WORK INSTRUCTION
Retype the following data exactly, but leave its pictures out.

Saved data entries
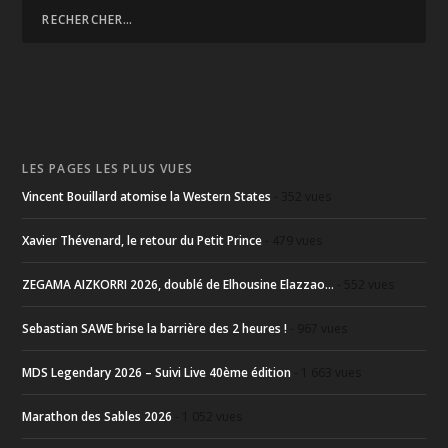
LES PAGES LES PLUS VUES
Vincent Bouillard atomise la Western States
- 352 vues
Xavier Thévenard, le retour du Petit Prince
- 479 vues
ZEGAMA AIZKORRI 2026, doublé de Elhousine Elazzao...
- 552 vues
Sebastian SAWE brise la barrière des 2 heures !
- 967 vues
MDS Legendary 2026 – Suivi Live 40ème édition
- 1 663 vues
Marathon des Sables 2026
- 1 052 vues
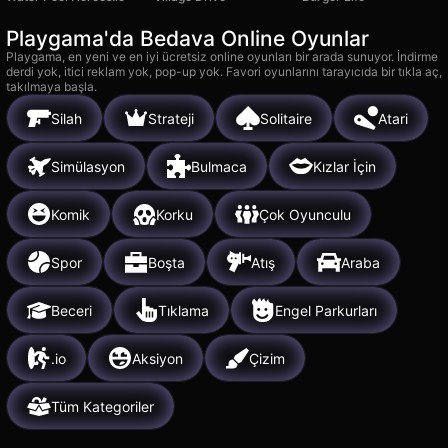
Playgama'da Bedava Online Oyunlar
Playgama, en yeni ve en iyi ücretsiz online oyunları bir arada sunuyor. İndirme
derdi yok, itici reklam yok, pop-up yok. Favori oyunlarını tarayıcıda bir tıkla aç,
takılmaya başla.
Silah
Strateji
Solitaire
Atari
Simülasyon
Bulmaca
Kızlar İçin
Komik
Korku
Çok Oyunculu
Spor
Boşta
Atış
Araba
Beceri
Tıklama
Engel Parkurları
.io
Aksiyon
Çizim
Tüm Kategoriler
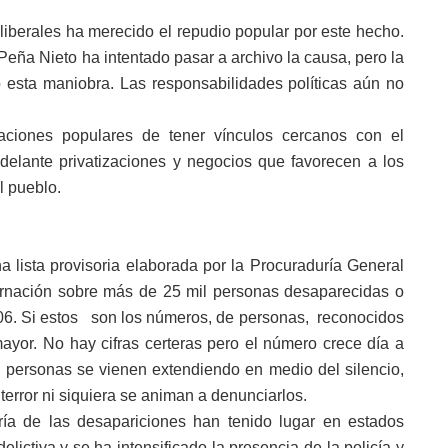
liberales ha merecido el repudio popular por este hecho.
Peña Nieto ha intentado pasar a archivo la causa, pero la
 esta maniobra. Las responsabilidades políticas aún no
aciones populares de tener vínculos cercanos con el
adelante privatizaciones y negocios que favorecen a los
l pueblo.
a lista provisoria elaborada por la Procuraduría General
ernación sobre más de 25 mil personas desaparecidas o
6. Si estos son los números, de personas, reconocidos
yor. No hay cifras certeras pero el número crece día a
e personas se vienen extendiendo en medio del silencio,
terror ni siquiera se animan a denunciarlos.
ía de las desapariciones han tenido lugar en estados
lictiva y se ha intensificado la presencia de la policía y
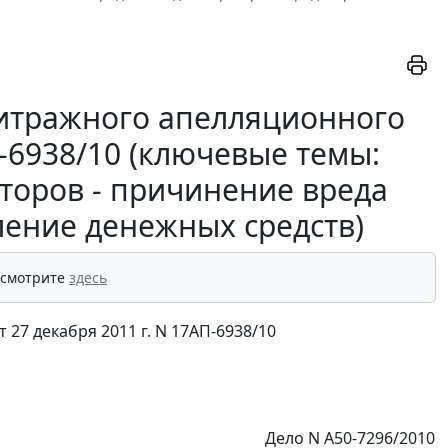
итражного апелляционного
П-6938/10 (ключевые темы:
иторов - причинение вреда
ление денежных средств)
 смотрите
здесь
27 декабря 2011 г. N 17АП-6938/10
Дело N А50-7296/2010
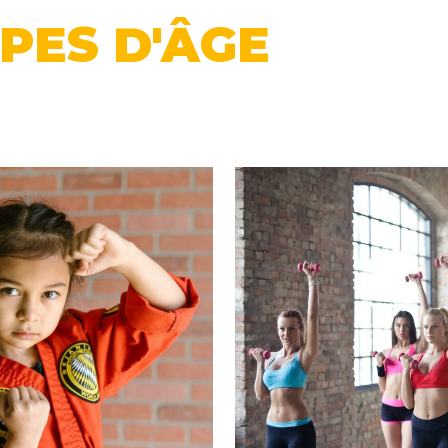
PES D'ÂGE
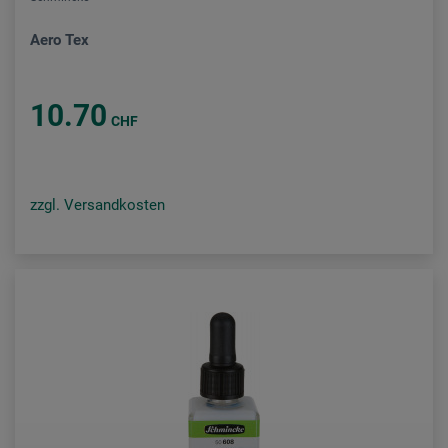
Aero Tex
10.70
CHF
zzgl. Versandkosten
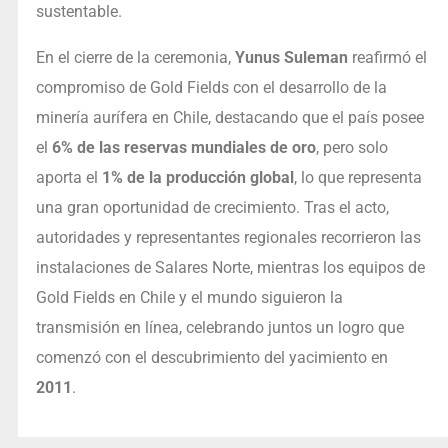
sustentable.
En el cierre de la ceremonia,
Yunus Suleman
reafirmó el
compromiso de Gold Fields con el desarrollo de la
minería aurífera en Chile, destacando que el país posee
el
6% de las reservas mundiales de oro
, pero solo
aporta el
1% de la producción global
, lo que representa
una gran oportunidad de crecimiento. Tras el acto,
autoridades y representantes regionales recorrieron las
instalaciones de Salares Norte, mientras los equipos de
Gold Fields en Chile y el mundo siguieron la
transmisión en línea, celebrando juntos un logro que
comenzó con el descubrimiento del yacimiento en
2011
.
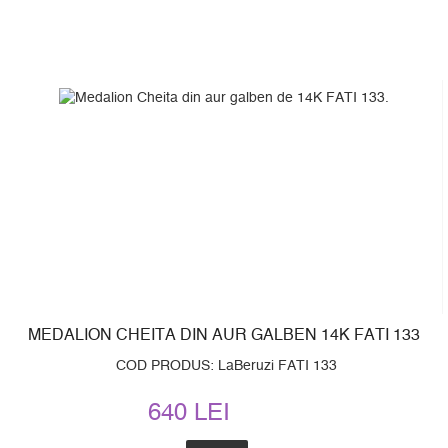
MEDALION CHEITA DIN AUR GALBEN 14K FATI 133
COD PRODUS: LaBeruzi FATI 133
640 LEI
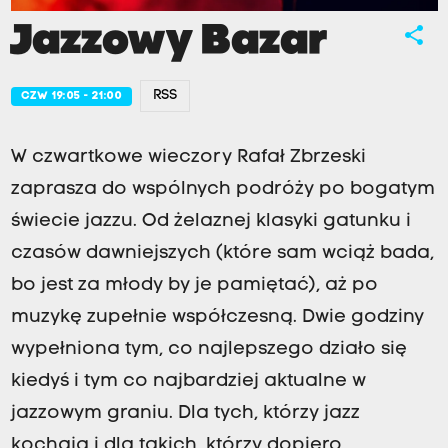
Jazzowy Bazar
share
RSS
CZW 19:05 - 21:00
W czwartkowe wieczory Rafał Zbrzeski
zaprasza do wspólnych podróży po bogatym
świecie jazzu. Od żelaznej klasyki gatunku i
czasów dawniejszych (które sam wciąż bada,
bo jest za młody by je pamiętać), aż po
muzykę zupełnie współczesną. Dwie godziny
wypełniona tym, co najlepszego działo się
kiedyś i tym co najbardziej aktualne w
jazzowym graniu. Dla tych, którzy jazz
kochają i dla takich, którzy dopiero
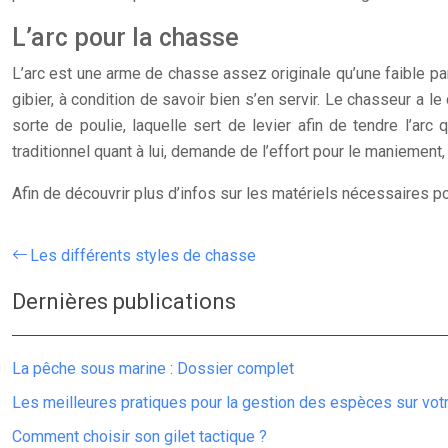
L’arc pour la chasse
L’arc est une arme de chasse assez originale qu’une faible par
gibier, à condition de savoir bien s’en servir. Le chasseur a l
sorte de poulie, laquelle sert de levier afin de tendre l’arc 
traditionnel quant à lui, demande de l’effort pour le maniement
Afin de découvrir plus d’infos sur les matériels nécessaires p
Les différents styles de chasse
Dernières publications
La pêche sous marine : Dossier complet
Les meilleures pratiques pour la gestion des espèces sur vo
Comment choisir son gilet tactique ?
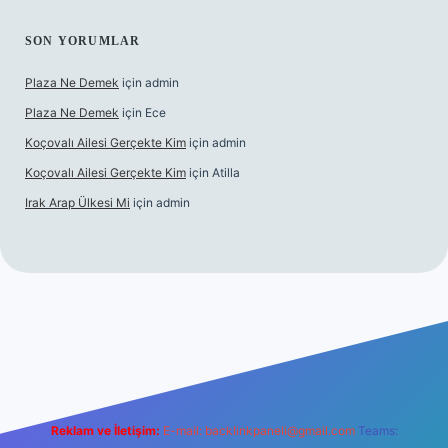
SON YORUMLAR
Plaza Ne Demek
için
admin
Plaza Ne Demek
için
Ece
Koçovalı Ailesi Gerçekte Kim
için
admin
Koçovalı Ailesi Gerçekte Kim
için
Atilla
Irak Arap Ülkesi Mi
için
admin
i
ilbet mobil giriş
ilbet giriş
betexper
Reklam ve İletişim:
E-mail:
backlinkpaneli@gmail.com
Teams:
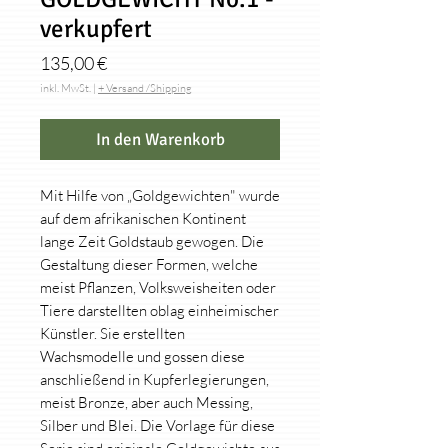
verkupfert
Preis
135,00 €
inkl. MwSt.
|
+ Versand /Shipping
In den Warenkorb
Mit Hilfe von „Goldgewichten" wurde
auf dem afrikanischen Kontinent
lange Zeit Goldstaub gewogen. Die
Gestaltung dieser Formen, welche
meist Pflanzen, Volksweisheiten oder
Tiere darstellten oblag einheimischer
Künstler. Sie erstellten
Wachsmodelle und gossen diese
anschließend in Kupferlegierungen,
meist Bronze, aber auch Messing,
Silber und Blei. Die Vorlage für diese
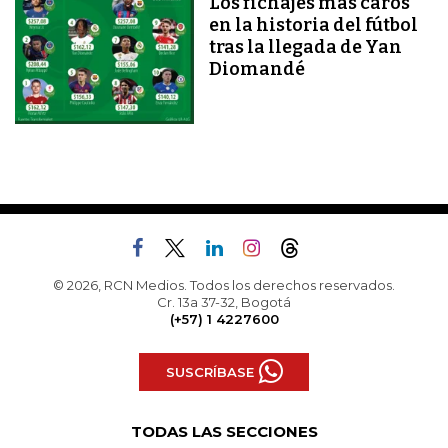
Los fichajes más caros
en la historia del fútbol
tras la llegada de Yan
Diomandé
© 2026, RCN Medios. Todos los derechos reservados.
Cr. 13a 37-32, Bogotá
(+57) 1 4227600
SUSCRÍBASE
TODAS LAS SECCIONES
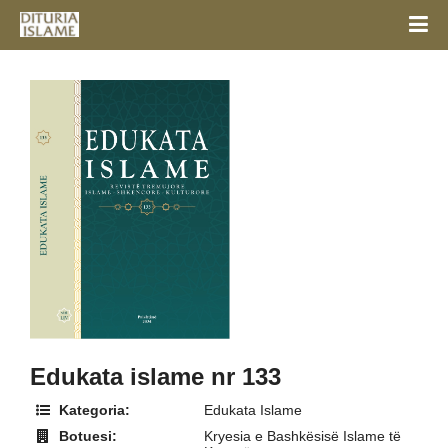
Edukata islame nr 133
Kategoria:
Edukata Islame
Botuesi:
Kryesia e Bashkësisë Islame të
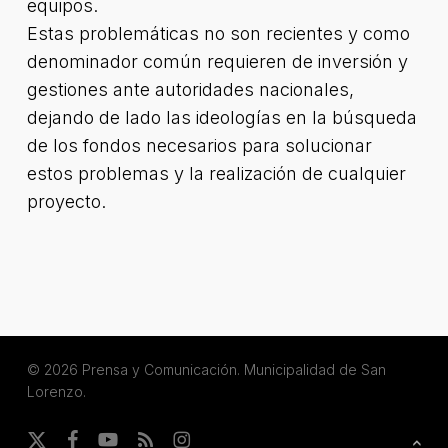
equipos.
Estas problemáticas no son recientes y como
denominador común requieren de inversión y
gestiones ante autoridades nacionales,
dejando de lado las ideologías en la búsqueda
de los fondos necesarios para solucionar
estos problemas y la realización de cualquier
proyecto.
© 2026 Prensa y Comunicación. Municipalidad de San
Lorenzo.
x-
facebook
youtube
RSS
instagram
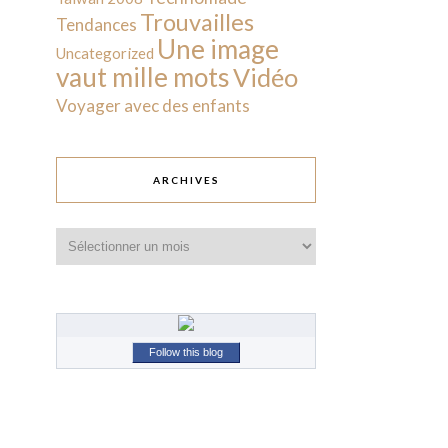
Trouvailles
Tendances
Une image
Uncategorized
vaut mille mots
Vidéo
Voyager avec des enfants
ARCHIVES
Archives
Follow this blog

REPLY
LES PAGES LES PLUS VUES
Vincent Bouillard atomise la Western States
- 352 vues
Xavier Thévenard, le retour du Petit Prince
- 479 vues
ZEGAMA AIZKORRI 2026, doublé de Elhousine Elazzao...
- 552 vues
Sebastian SAWE brise la barrière des 2 heures !
- 967 vues
MDS Legendary 2026 – Suivi Live 40ème édition
- 1 663 vues
Marathon des Sables 2026
- 1 052 vues
Playgama'da Bedava Online Oyunlar
Playgama, en yeni ve en iyi ücretsiz online oyunları bir arada sunuyor. İndirme
derdi yok, itici reklam yok, pop-up yok. Favori oyunlarını tarayıcıda bir tıkla aç,
takılmaya başla.
Silah
Strateji
Solitaire
Atari
Simülasyon
Bulmaca
Kızlar İçin
Komik
Korku
Çok Oyunculu
Spor
Boşta
Atış
Araba
Beceri
Tıklama
Engel Parkurları
.io
Aksiyon
Çizim
Tüm Kategoriler
liberales ha merecido el repudio popular por este hecho.
Peña Nieto ha intentado pasar a archivo la causa, pero la
 esta maniobra. Las responsabilidades políticas aún no
aciones populares de tener vínculos cercanos con el
adelante privatizaciones y negocios que favorecen a los
l pueblo.
a lista provisoria elaborada por la Procuraduría General
ernación sobre más de 25 mil personas desaparecidas o
6. Si estos son los números, de personas, reconocidos
yor. No hay cifras certeras pero el número crece día a
e personas se vienen extendiendo en medio del silencio,
terror ni siquiera se animan a denunciarlos.
ía de las desapariciones han tenido lugar en estados
lictiva y se ha intensificado la presencia de la policía y
итражного апелляционного
П-6938/10 (ключевые темы:
иторов - причинение вреда
ление денежных средств)
 смотрите
здесь
27 декабря 2011 г. N 17АП-6938/10
Дело N А50-7296/2010
PES D'ÂGE
Aero Tex
10.70
CHF
zzgl. Versandkosten
sustentable.
En el cierre de la ceremonia,
Yunus Suleman
reafirmó el
compromiso de Gold Fields con el desarrollo de la
minería aurífera en Chile, destacando que el país posee
el
6% de las reservas mundiales de oro
, pero solo
aporta el
1% de la producción global
, lo que representa
una gran oportunidad de crecimiento. Tras el acto,
autoridades y representantes regionales recorrieron las
instalaciones de Salares Norte, mientras los equipos de
Gold Fields en Chile y el mundo siguieron la
transmisión en línea, celebrando juntos un logro que
comenzó con el descubrimiento del yacimiento en
2011
.
MEDALION CHEITA DIN AUR GALBEN 14K FATI 133
COD PRODUS: LaBeruzi FATI 133
640 LEI
Jazzowy Bazar
share
RSS
CZW 19:05 - 21:00
W czwartkowe wieczory Rafał Zbrzeski
zaprasza do wspólnych podróży po bogatym
świecie jazzu. Od żelaznej klasyki gatunku i
czasów dawniejszych (które sam wciąż bada,
bo jest za młody by je pamiętać), aż po
muzykę zupełnie współczesną. Dwie godziny
wypełniona tym, co najlepszego działo się
kiedyś i tym co najbardziej aktualne w
jazzowym graniu. Dla tych, którzy jazz
kochają i dla takich, którzy dopiero
L’arc pour la chasse
L’arc est une arme de chasse assez originale qu’une faible par
gibier, à condition de savoir bien s’en servir. Le chasseur a l
sorte de poulie, laquelle sert de levier afin de tendre l’arc 
traditionnel quant à lui, demande de l’effort pour le maniement
Afin de découvrir plus d’infos sur les matériels nécessaires p
Les différents styles de chasse
Dernières publications
La pêche sous marine : Dossier complet
Les meilleures pratiques pour la gestion des espèces sur vo
Comment choisir son gilet tactique ?
SON YORUMLAR
Plaza Ne Demek
için
admin
Plaza Ne Demek
için
Ece
Koçovalı Ailesi Gerçekte Kim
için
admin
Koçovalı Ailesi Gerçekte Kim
için
Atilla
Irak Arap Ülkesi Mi
için
admin
i
ilbet mobil giriş
ilbet giriş
betexper
Reklam ve İletişim:
E-mail:
backlinkpaneli@gmail.com
Teams:
verkupfert
Preis
135,00 €
inkl. MwSt.
|
+ Versand /Shipping
In den Warenkorb
Mit Hilfe von „Goldgewichten" wurde
auf dem afrikanischen Kontinent
lange Zeit Goldstaub gewogen. Die
Gestaltung dieser Formen, welche
meist Pflanzen, Volksweisheiten oder
Tiere darstellten oblag einheimischer
Künstler. Sie erstellten
Wachsmodelle und gossen diese
anschließend in Kupferlegierungen,
meist Bronze, aber auch Messing,
Silber und Blei. Die Vorlage für diese
Los fichajes más caros
en la historia del fútbol
tras la llegada de Yan
Diomandé
© 2026, RCN Medios. Todos los derechos reservados.
Cr. 13a 37-32, Bogotá
(+57) 1 4227600
SUSCRÍBASE
TODAS LAS SECCIONES
Edukata islame nr 133
Kategoria:
Edukata Islame
Botuesi:
Kryesia e Bashkësisë Islame të
equipos.
Estas problemáticas no son recientes y como
denominador común requieren de inversión y
gestiones ante autoridades nacionales,
dejando de lado las ideologías en la búsqueda
de los fondos necesarios para solucionar
estos problemas y la realización de cualquier
proyecto.
© 2026 Prensa y Comunicación. Municipalidad de San
Lorenzo.
x-
facebook
youtube
RSS
instagram
Trouvailles
Tendances
Une image
Uncategorized
vaut mille mots
Vidéo
Voyager avec des enfants
ARCHIVES
Archives
Follow this blog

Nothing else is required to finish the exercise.